Durante todo el día Spear se movió entre Albert Square y una docena de lugares secretos en el interior de la metrópolis. Más tarde, después de la cena -servida por las nerviosas gemelas, Martha y Polly, y con mucha ayuda por parte de Bridget Spear- tuvo también algunas palabras en privado con Moriarty. Entonces Spear ya había asumido de forma tácita el mando de la Guardia Pretoriana y le dijo que durante las dos últimas horas había estado hablando con una docena de profesionales: cacos, carteristas, pequeños y grandes estafadores y chantajistas, que ahora estaban trabajando por su cuenta. Su acercamiento había sido cuidadoso, prudente y había tenido éxito.

Cuando Spear le dejó, Moriarty permaneció junto a la ventana del salón, con un vaso de brandy en una mano y mirando hacia la plaza. Allí fuera, pensó el Profesor, su reinado ya estaba en camino; su banda comenzaba a obtener el éxito merecido, tal como sucedió hasta la derrota poco digna del 1894. Ahí fuera también se encontraban las llaves que abrirían las puertas del desastre para los seis enemigos que continuamente le atormentaban.

Una ligera brisa sacudió los árboles de la plaza, como si estuvieran atemorizados ante la amenaza proveniente de la ventana del salón.

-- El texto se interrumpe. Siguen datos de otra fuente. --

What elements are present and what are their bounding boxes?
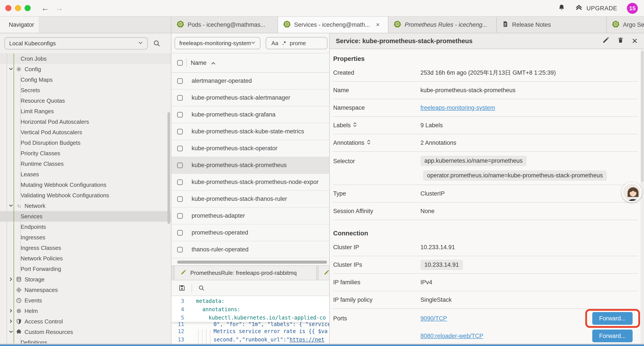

Volviendo su atención hacia el interior de la habitación, Moriarty miró tiernamente al piano, que ocupaba una posición de cierta importancia, un piano de cola de salón de la marca Collard & Collard, que los Jacobs compraron a un tratante que tenía acceso a estos instrumentos, de gran calidad, pero de bajo precio. El piano era un lujo del que el Profesor había prescindido durante mucho tiempo. De niño, la música fue el telón de fondo de su cotidiana vida hogareña. ¿Acaso su madre no le enseñó? Ciertamente, podía recordar ese sentimiento de satisfacción que ya poseía a muy temprana edad al ser capaz de tocar con gran talento. Solía pensar con frecuencia que era la única cosa que sus hermanos le envidiaban («Señora Moriarty, el joven Jim debería dedicarse profesionalmente y comenzar a dar conciertos. Es tan diestro». Era un comentario pasajero que todavía recordaba).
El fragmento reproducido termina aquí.